▶ [Provided records]:
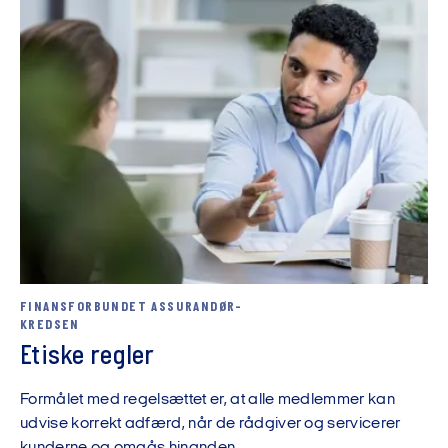
FINANSFORBUNDET ASSURANDØR-
KREDSEN
Etiske regler
Formålet med regelsættet er, at alle medlemmer kan
udvise korrekt adfærd, når de rådgiver og servicerer
kunderne og omgås hinanden.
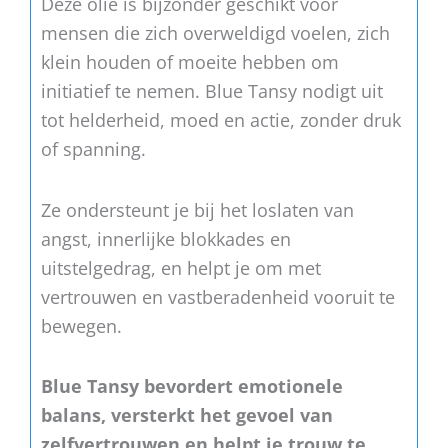
Deze olie is bijzonder geschikt voor
mensen die zich overweldigd voelen, zich
klein houden of moeite hebben om
initiatief te nemen. Blue Tansy nodigt uit
tot helderheid, moed en actie, zonder druk
of spanning.
Ze ondersteunt je bij het loslaten van
angst, innerlijke blokkades en
uitstelgedrag, en helpt je om met
vertrouwen en vastberadenheid vooruit te
bewegen.
Blue Tansy bevordert emotionele
balans, versterkt het gevoel van
zelfvertrouwen en helpt je trouw te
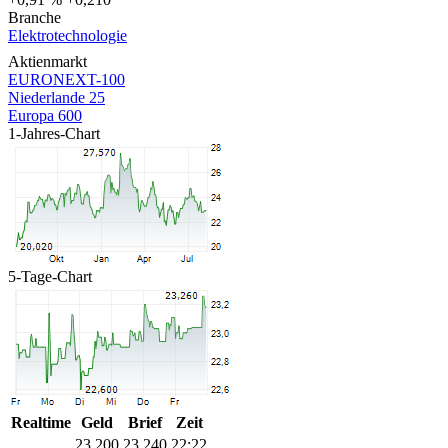
Branche
Elektrotechnologie
Aktienmarkt
EURONEXT-100
Niederlande 25
Europa 600
1-Jahres-Chart
5-Tage-Chart
Realtime
Geld
Brief
Zeit
23,200
23,240
22:22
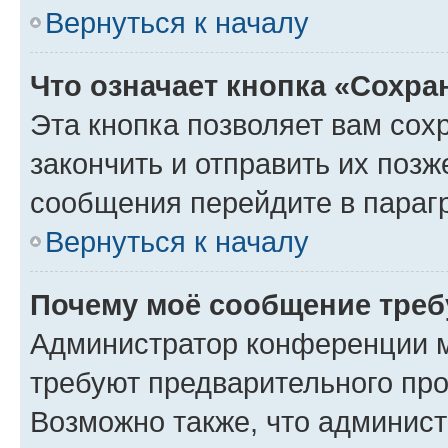
Вернуться к началу
Что означает кнопка «Сохр
Эта кнопка позволяет вам сох
закончить и отправить их позж
сообщения перейдите в параг
Вернуться к началу
Почему моё сообщение треб
Администратор конференции м
требуют предварительного про
Возможно также, что админист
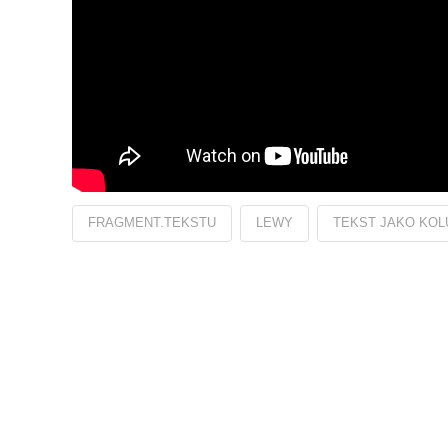
FRAGMENT.TEKSTU
LEWY
TEKST JAKO KO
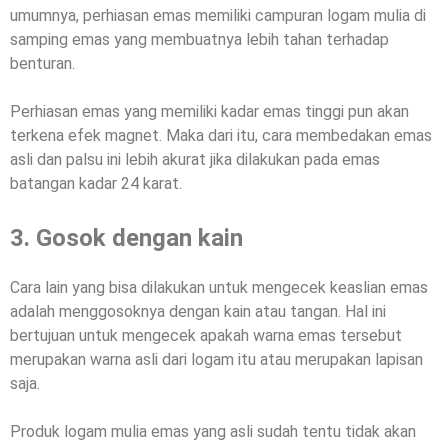
umumnya, perhiasan emas memiliki campuran logam mulia di
samping emas yang membuatnya lebih tahan terhadap
benturan.
Perhiasan emas yang memiliki kadar emas tinggi pun akan
terkena efek magnet. Maka dari itu, cara membedakan emas
asli dan palsu ini lebih akurat jika dilakukan pada emas
batangan kadar 24 karat.
3. Gosok dengan kain
Cara lain yang bisa dilakukan untuk mengecek keaslian emas
adalah menggosoknya dengan kain atau tangan. Hal ini
bertujuan untuk mengecek apakah warna emas tersebut
merupakan warna asli dari logam itu atau merupakan lapisan
saja.
Produk logam mulia emas yang asli sudah tentu tidak akan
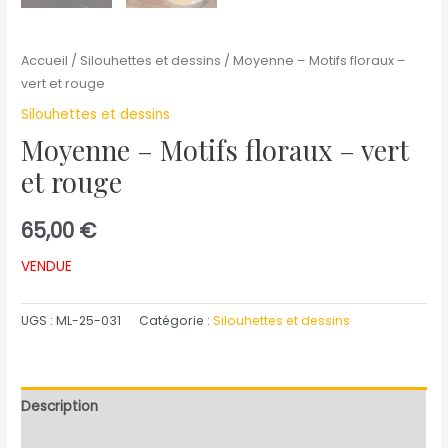
Accueil
/
Silouhettes et dessins
/ Moyenne – Motifs floraux –
vert et rouge
Silouhettes et dessins
Moyenne – Motifs floraux – vert
et rouge
65,00
€
VENDUE
UGS :
ML-25-031
Catégorie :
Silouhettes et dessins
Description
Informations complémentaires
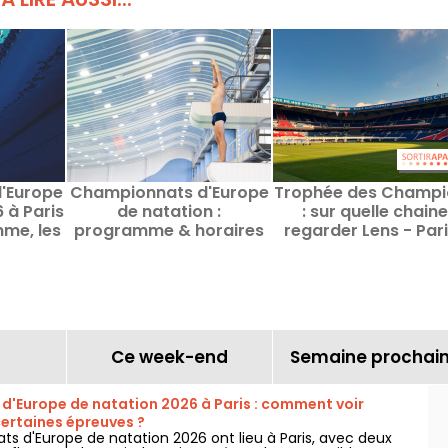
'Europe
Championnats d'Europe
Trophée des Champi
 à Paris
de natation :
: sur quelle chaine
mme, les
programme & horaires
regarder Lens - Par
pétition
des épreuves de
Saint-Germain ?
plongeon et de haut vol
Ce week-end
Semaine prochai
'Europe de natation 2026 à Paris : comment voir
ertaines épreuves ?
s d'Europe de natation 2026 ont lieu à Paris, avec deux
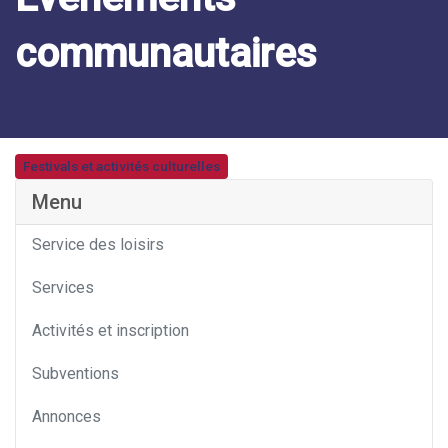
communautaires
Festivals et activités culturelles
Catégorie
Menu
Service des loisirs
Services
Activités et inscription
Subventions
Annonces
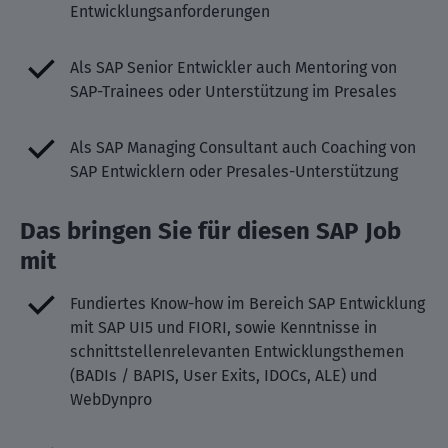
Entwicklungsanforderungen
Als SAP Senior Entwickler auch Mentoring von
SAP-Trainees oder Unterstützung im Presales
Als SAP Managing Consultant auch Coaching von
SAP Entwicklern oder Presales-Unterstützung
Das bringen Sie für diesen SAP Job
mit
Fundiertes Know-how im Bereich SAP Entwicklung
mit SAP UI5 und FIORI, sowie Kenntnisse in
schnittstellenrelevanten Entwicklungsthemen
(BADIs / BAPIS, User Exits, IDOCs, ALE) und
WebDynpro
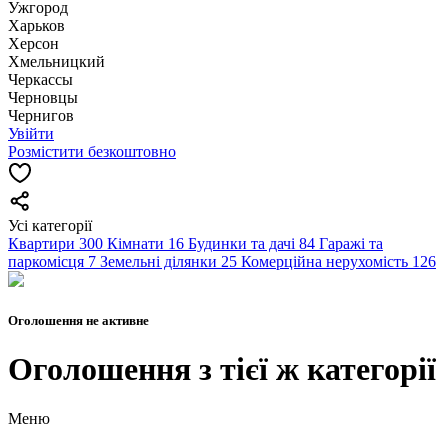
Ужгород
Харьков
Херсон
Хмельницкий
Черкассы
Чернoвцы
Чернигов
Увійти
Розмістити безкоштовно
Усі категорії
Квартири
300
Кімнати
16
Будинки та дачі
84
Гаражі та
паркомісця
7
Земельні ділянки
25
Комерційна нерухомість
126
Оголошення не активне
Оголошення з тієї ж категорії
Меню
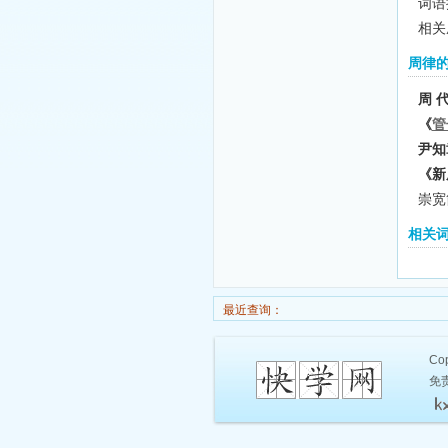
词语
相关
周律
周 
《
管
尹知
《新
崇宽
相关
最近查询：
Cop
免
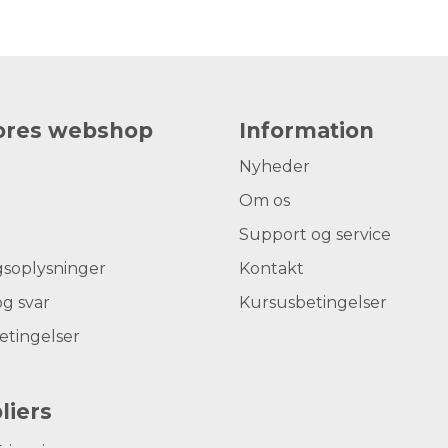
vores webshop
Information
Nyheder
Om os
Support og service
gsoplysninger
Kontakt
g svar
Kursusbetingelser
etingelser
liers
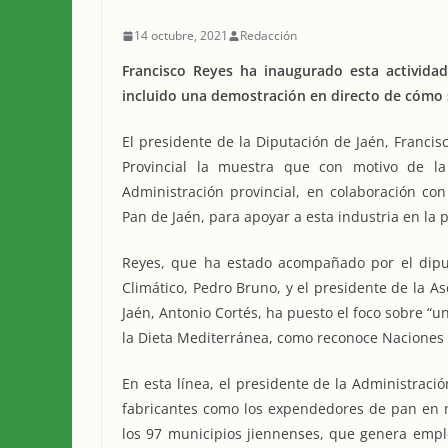
14 octubre, 2021
Redacción
Francisco Reyes ha inaugurado esta activida
incluido una demostración en directo de cómo 
El presidente de la Diputación de Jaén, Franci
Provincial la muestra que con motivo de la
Administración provincial, en colaboración con
Pan de Jaén, para apoyar a esta industria en la 
Reyes, que ha estado acompañado por el dipu
Climático, Pedro Bruno, y el presidente de la A
Jaén, Antonio Cortés, ha puesto el foco sobre “u
la Dieta Mediterránea, como reconoce Naciones
En esta línea, el presidente de la Administració
fabricantes como los expendedores de pan en nu
los 97 municipios jiennenses, que genera empl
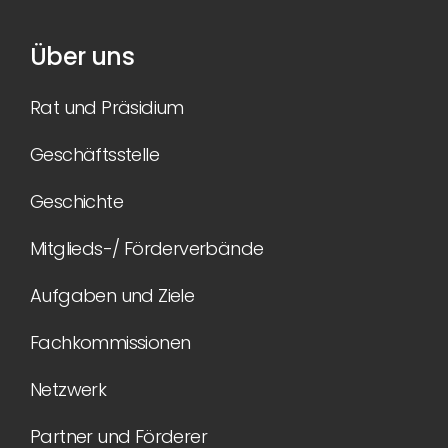
Über uns
Rat und Präsidium
Geschäftsstelle
Geschichte
Mitglieds-/ Förderverbände
Aufgaben und Ziele
Fachkommissionen
Netzwerk
Partner und Förderer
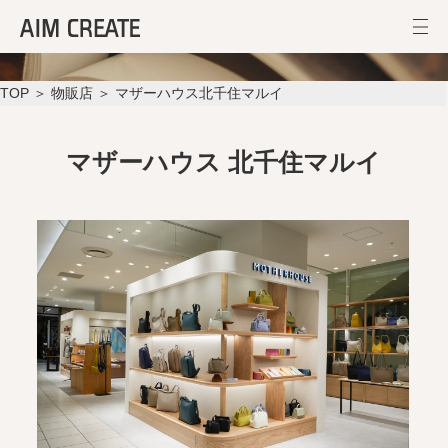
マザーハウス北千住マルイ
TOP
＞
物販店
＞ マザーハウス北千住マルイ
マザーハウス 北千住マルイ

▶ [What the task asks]:
Beginning with the line that contains "Moyenne – Motifs floraux – vert" and ending with the line that contains "SAP-Trainees oder Unterstützung im Presales", reproduce the listing exactly, pictures excluded.

▶ [Answer for this exercise]:
Moyenne – Motifs floraux – vert
et rouge
65,00
€
VENDUE
UGS :
ML-25-031
Catégorie :
Silouhettes et dessins
Description
Informations complémentaires
'Europe
Championnats d'Europe
Trophée des Champi
 à Paris
de natation :
: sur quelle chaine
mme, les
programme & horaires
regarder Lens - Par
pétition
des épreuves de
Saint-Germain ?
plongeon et de haut vol
Ce week-end
Semaine prochai
'Europe de natation 2026 à Paris : comment voir
ertaines épreuves ?
s d'Europe de natation 2026 ont lieu à Paris, avec deux
communautaires
Festivals et activités culturelles
Catégorie
Menu
Service des loisirs
Services
Activités et inscription
Subventions
Annonces
Entwicklungsanforderungen
Als SAP Senior Entwickler auch Mentoring von
SAP-Trainees oder Unterstützung im Presales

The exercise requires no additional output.